Глядя на нее, он вдруг подумал, что, быть может, и в самом деле больше любил в ней девочку, чем женщину. Ебаться с девочкой…Ее мать спросила его накануне свадьбы: «И зачем тебе эта женщина-ребенок?» Сейчас, глядя на Нину, он подумал: «Потому что, может быть, ребенок я сам? Водка и Клара… Да к черту!» Он не хотел больше думать об этом, он мог бы удлиннить мгновения своей казни и снова засмотреться на себя-палача, Нарцисс, и у него хватило бы еще времени для этой мучительной отсрочки, ведь снаружи время течет не так, как внутри, где иногда кажется, что оно совсем и не движется, и что ты несчастен навсегда, что, как и все во времени, уже больше полуложь, чем полуправда, потому что с Ниной он… Это было странное чувство, каждый раз, когда он снова встречал ее пусть после даже недолгой (рабочий день) паузы, он явственно ощущал, что все не так, как ему представлялось, когда он оставался один с прокрадывающейся в его одиночество Кларой. Ведь с Ниной он и в самом деле забывал о своих поражениях, эта полуженщина-полуребенок развлекала его своими наивностями и он чувствовал себя гораздо моложе своих пораженческих лет. Иногда он думал, что все же иногда изменяет он ей с Кларой только потому, что Клара блядь, ведь именно блядью владеют другие мужчины, с которыми можно таким образом и обмениваться чем-то таинственным и одновременно соревноваться. Каждый раз измена, как и в сновидении, случалась спонтаннно, какой-то демон вдруг заговаривал в нем, смеялся и звал на круг. Как будто он чего-то не добрал от жизни. И каждый раз потом он, Павел Георгиевич, ненавидел сам себя и проклинал, не понимая, почему он не отпускает сам себя и не хочет стать взрослым, жена – так жена без измен, сорокалетний отрок, расписывающий христианский храм, когда-то фантазировавший на тему Шивы, искавший бога по полуподпольным мистическим тусовкам, принимающий подряд все посвящения (а ведь были же и шаманы, и суфии, а, Павел Георгиевич?), молящийся о спасении, хотя и по очереди, но все же всем встречающимся на пути богам…

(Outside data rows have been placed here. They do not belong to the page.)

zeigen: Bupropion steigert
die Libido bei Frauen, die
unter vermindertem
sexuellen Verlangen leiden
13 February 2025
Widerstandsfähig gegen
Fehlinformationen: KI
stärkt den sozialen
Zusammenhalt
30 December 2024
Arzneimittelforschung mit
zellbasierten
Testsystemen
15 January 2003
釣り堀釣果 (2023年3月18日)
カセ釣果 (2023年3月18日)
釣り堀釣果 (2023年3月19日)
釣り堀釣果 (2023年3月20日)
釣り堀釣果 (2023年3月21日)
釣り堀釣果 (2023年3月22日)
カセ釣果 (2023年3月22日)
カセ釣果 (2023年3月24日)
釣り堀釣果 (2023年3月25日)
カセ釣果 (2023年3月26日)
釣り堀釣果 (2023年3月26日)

– Я был на буддийской мандале, – ответил он, освещенный ее полудетской улыбкой.
– А это еще что такое?
Она посмотрела на него и он подумал, что если бы она задала ему этот вопрос на улице перед подъездом, то наверняка скакала бы на одной ноге через расчерченные мелом квадраты (он представил, как она прыгает без трусиков).

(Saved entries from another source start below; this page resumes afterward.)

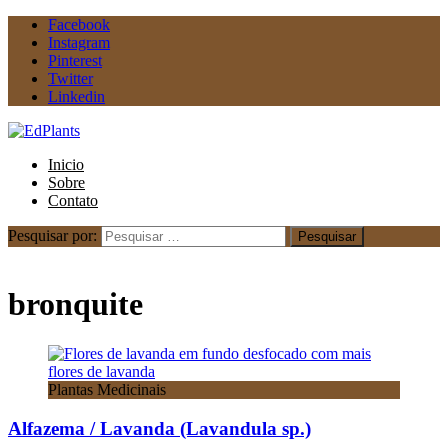
Facebook
Instagram
Pinterest
Twitter
Linkedin
Inicio
Sobre
Contato
Pesquisar por:
Início
bronquite
bronquite
Plantas Medicinais
Alfazema / Lavanda (Lavandula sp.)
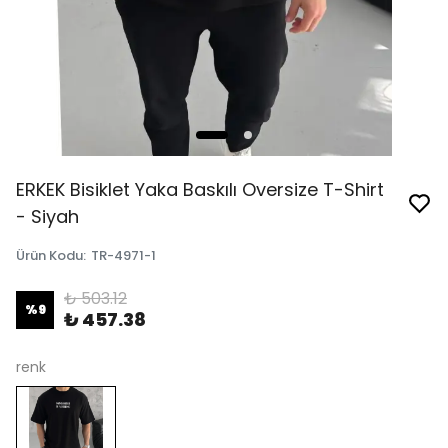
ERKEK Bisiklet Yaka Baskılı Oversize T-Shirt
- Siyah
Ürün Kodu
:
TR-4971-1
₺ 503.12
%
9
₺ 457.38
renk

– Это, понимаешь, – засмеялся он, – такой песочный магический узор, который тщательно и кропотливо насыпают, это такое тибетское религиозное искусство.

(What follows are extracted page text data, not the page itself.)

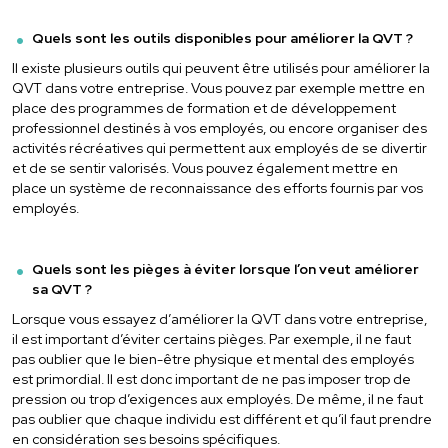
Quels sont les outils disponibles pour améliorer la QVT ?
Il existe plusieurs outils qui peuvent être utilisés pour améliorer la
QVT dans votre entreprise. Vous pouvez par exemple mettre en
place des programmes de formation et de développement
professionnel destinés à vos employés, ou encore organiser des
activités récréatives qui permettent aux employés de se divertir
et de se sentir valorisés. Vous pouvez également mettre en
place un système de reconnaissance des efforts fournis par vos
employés.
Quels sont les pièges à éviter lorsque l’on veut améliorer
sa QVT ?
Lorsque vous essayez d’améliorer la QVT dans votre entreprise,
il est important d’éviter certains pièges. Par exemple, il ne faut
pas oublier que le bien-être physique et mental des employés
est primordial. Il est donc important de ne pas imposer trop de
pression ou trop d’exigences aux employés. De même, il ne faut
pas oublier que chaque individu est différent et qu’il faut prendre
en considération ses besoins spécifiques.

– Тибетское? – она замерла.
Он догадался, что Нина подумала о его сыне. И она тоже угадала, что он угадал. Его сын Вик снова встал между ними, тень Вика, и он, Павел, отец, снова его предал, качнувшись и поцеловав жену, как ни в чем не бывало, подавая ей знак, что нет, он ни о чем не догадался, что он по-прежнему с ней, а не с ним, что она может быть спокойна. Он вдруг подумал, что, может быть, поэтому он ей и изменяет, словно бы мстит ей за Вика.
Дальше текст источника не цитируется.